“Kalifa!—­começou Al-muulin—­tu és grande; tu és poderoso. Não sabes o que é a affronta ou a injustiça cruel que esmaga o coração nobre e energico, se este não póde repelli-la, e sem demora, com o mal ou com a affronta, vinga-la á luz do sol! Tu não sabes o que então se passa na alma desse homem, que por todo o desaggravo deixa fugir alguma lagryma furtiva, e até, ás vezes, é obrigado a beijar a mão que o feriu nos seus mais sanctos affectos. Não sabes o que isto é; porque todos os teus inimigos tem cahido diante do alfange do almogaure, ou deixado tombar a cabeça de cima do cêpo do algoz. Ignoras por isso o que é o odio; o que são essas solidões tenebrosas, por onde o resentimento, que não póde vir ao gesto, se dilata e vive á espera do dia da vingança. Dir-to-hei eu. Nessa noite immensa, em que se involve o coração chagado, ha uma luz sanguinolenta que vem do inferno, e que allumia o espirito vagabundo. Ha ahi terriveis sonhos, em que o mais rude e ignorante descobre sempre um meio de desaggravo.

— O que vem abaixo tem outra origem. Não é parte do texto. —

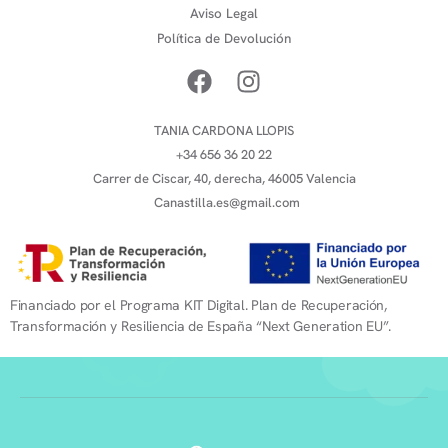
Aviso Legal
Política de Devolución
TANIA CARDONA LLOPIS
+34 656 36 20 22
Carrer de Ciscar, 40, derecha, 46005 Valencia
Canastilla.es@gmail.com
Financiado por el Programa KIT Digital. Plan de Recuperación,
Transformación y Resiliencia de España “Next Generation EU”.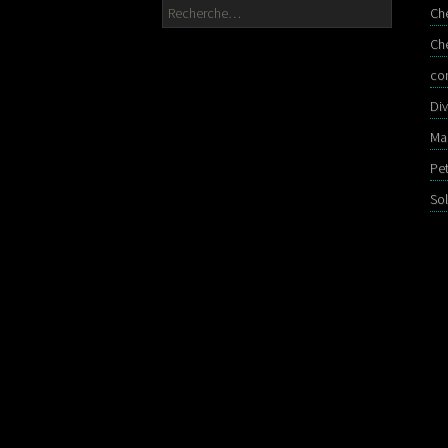
Rechercher :
Ch
Ch
co
Div
Ma
Pe
So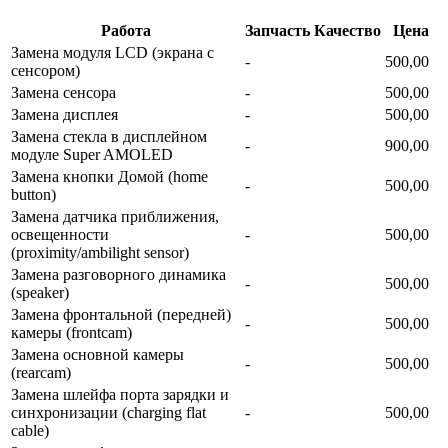
Работа
Запчасть
Качество
Цена
Замена модуля LCD (экрана с
-
500,00
сенсором)
Замена сенсора
-
500,00
Замена дисплея
-
500,00
Замена стекла в дисплейном
-
900,00
модуле Super AMOLED
Замена кнопки Домой (home
-
500,00
button)
Замена датчика приближения,
освещенности
-
500,00
(proximity/ambilight sensor)
Замена разговорного динамика
-
500,00
(speaker)
Замена фронтальной (передней)
-
500,00
камеры (frontcam)
Замена основной камеры
-
500,00
(rearcam)
Замена шлейфа порта зарядки и
синхронизации (charging flat
-
500,00
cable)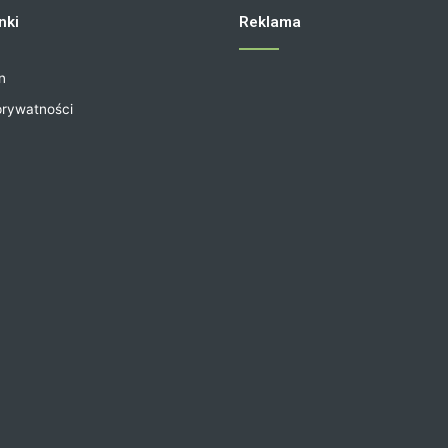
nki
Reklama
n
prywatności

Imagina como será facil aos altos entendimentos o encontra-lo! É por isso que a vingança, que parecia morta e esquecida, apparece ás vezes inesperada, tremenda, irresistivel, e morde-nos surgindo debaixo dos pés como a vibora, ou despedaça-nos como o leão pulando d’entre os juncaes. Que lhe importa a ella a magestade do throno, a sanctidade do templo, a paz domestica, o ouro do rico, o ferro do guerreiro? Mediu as distancias, calculou as difficuldades, meditou no silencio, e riu-se de tudo isso!”

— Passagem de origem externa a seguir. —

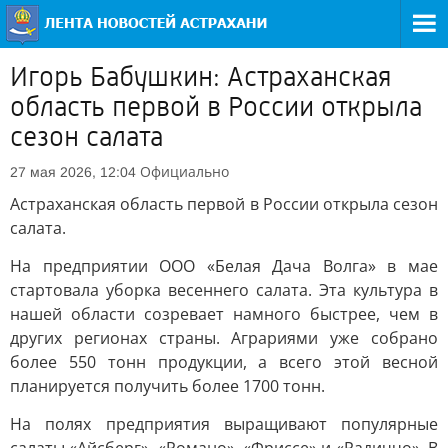
Игорь Бабушкин: Астраханская
область первой в России открыла
сезон салата
Официально
27 мая 2026, 12:04
Астраханская область первой в России открыла сезон
салата.
На предприятии ООО «Белая Дача Волга» в мае
стартовала уборка весеннего салата. Эта культура в
нашей области созревает намного быстрее, чем в
других регионах страны. Аграриями уже собрано
более 550 тонн продукции, а всего этой весной
планируется получить более 1700 тонн.
На полях предприятия выращивают популярные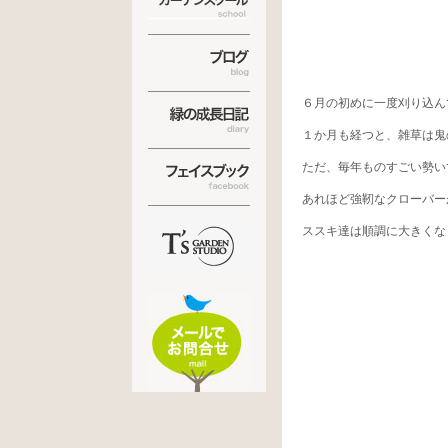
６月の初めに一度刈り込ん
１か月も経つと、雑草は鬼
ただ、毎年ものすごい勢い
あれほど強靭なクローバー
ススキ達は順調に大きくな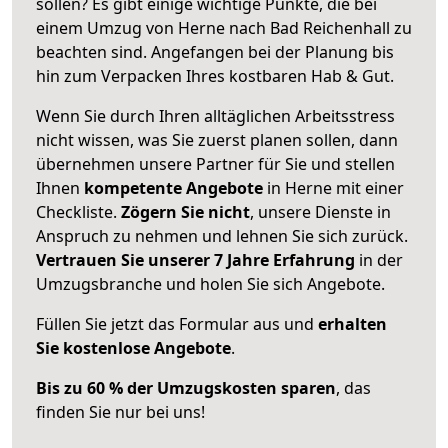
sollen? Es gibt einige wichtige Punkte, die bei
einem Umzug von Herne nach Bad Reichenhall zu
beachten sind.
Angefangen bei der Planung bis
hin zum Verpacken Ihres kostbaren Hab & Gut.
Wenn Sie durch Ihren alltäglichen Arbeitsstress
nicht wissen, was Sie zuerst planen sollen, dann
übernehmen unsere Partner für Sie und stellen
Ihnen
kompetente Angebote
in Herne mit einer
Checkliste.
Zögern Sie nicht
, unsere Dienste in
Anspruch zu nehmen und lehnen Sie sich zurück.
Vertrauen Sie unserer 7 Jahre Erfahrung
in der
Umzugsbranche und holen Sie sich Angebote.
Füllen Sie jetzt das Formular aus und
erhalten
Sie kostenlose Angebote
.
Bis zu 60 % der Umzugskosten sparen
, das
finden Sie nur bei uns!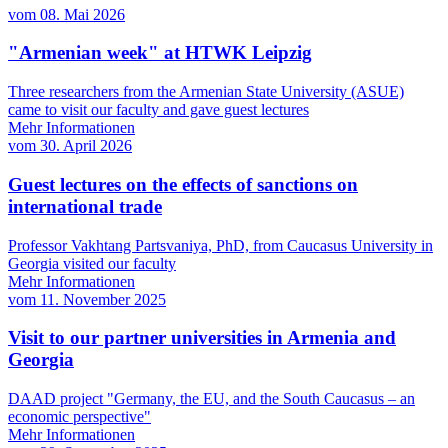
vom
08. Mai 2026
"Armenian week" at HTWK Leipzig
Three researchers from the Armenian State University (ASUE)
came to visit our faculty and gave guest lectures
Mehr Informationen
vom
30. April 2026
Guest lectures on the effects of sanctions on
international trade
Professor Vakhtang Partsvaniya, PhD, from Caucasus University in
Georgia visited our faculty
Mehr Informationen
vom
11. November 2025
Visit to our partner universities in Armenia and
Georgia
DAAD project "Germany, the EU, and the South Caucasus – an
economic perspective"
Mehr Informationen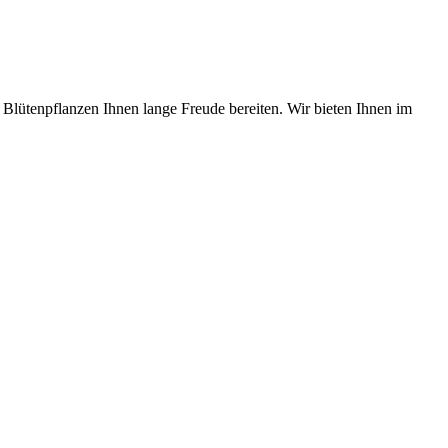
 Blütenpflanzen Ihnen lange Freude bereiten. Wir bieten Ihnen im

E Al-gafir o triste desatou a rir ferozmente, Abdu-r-rahman olhava para elle espantado.

“Mas—­proseguiu o fakih—­ás vezes Deus suscita um dos seus servos, um dos seus servos de animo tenaz e forte, possuido tambem de alguma idéa occulta e profunda, que se alevante, e rompa a trama urdida nas trévas. Este homem no caso presente sou eu. Para bem? Para mal?—­Não sei; mas sou! Sou eu que, venho revelar-te como se prepara a ruina do teu throno, e a destruição da tua dynastia.”

“A ruina do meu throno?—­gritou Abdur-r-rahman pondo-se em pé e levando a mão ao punho da espada.—­Quem, a não ser algum louco, imagina que o throno dos Beni-Umeyyas póde, não digo desconjunctar-se, mas apenas vacilar debaixo dos pés de Abdu-r-rahman? Quando, porém, falarás enfim claro, Al-muulin?”

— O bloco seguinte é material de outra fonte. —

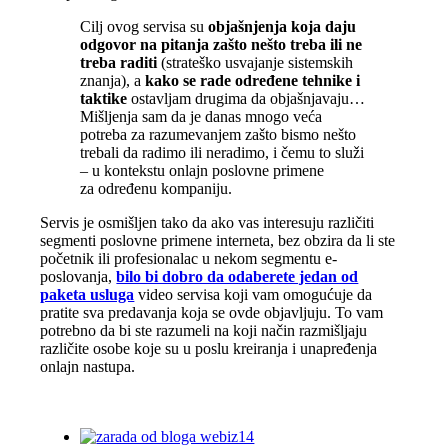
Cilj ovog servisa su
objašnjenja koja daju
odgovor na pitanja zašto nešto treba ili ne
treba raditi
(strateško usvajanje sistemskih
znanja), a
kako se rade određene tehnike i
taktike
ostavljam drugima da objašnjavaju…
Mišljenja sam da je danas mnogo veća
potreba za razumevanjem zašto bismo nešto
trebali da radimo ili neradimo, i čemu to služi
– u kontekstu onlajn poslovne primene
za određenu kompaniju.
Servis je osmišljen tako da ako vas interesuju različiti
segmenti poslovne primene interneta, bez obzira da li ste
početnik ili profesionalac u nekom segmentu e-
poslovanja,
bilo bi dobro da odaberete jedan od
paketa usluga
video servisa koji vam omogućuje da
pratite sva predavanja koja se ovde objavljuju. To vam
potrebno da bi ste razumeli na koji način razmišljaju
različite osobe koje su u poslu kreiranja i unapređenja
onlajn nastupa.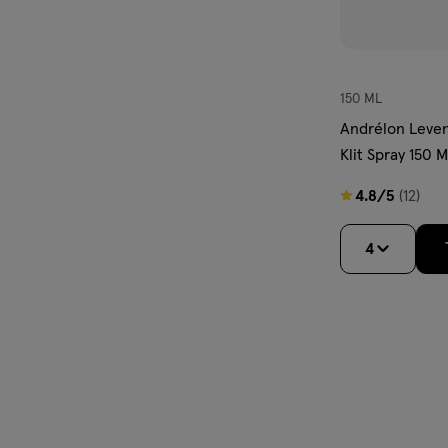
150 ML
Andrélon Leven
Klit Spray 150 
4.8
4.8/5
(12)
van
5
4
sterren
op
basis
van
12
reviews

E a colera e o despeito faiscavam-lhe nos olhos. Com a sua habitual impassibilidade o fakih proseguiu:

“Esqueces-te, kalifa, da tua reputação de prudencia e longanimidade. Pelo propheta! Deixa divagar um velho tonto como eu ... Não!... Tens razão ... Basta! O raio que fulmina o cedro desce rapido do céu. Quero ser como elle ... Amanhan a estas horas o teu filho Abdallah ter-te-ha já privado da corôa para a cingir na propria fronte, e o teu successor Al-hakem terá perecido sob um punhal d’assassino. Ainda te encolerisas? Foi acaso demasiado extensa a minha narrativa?”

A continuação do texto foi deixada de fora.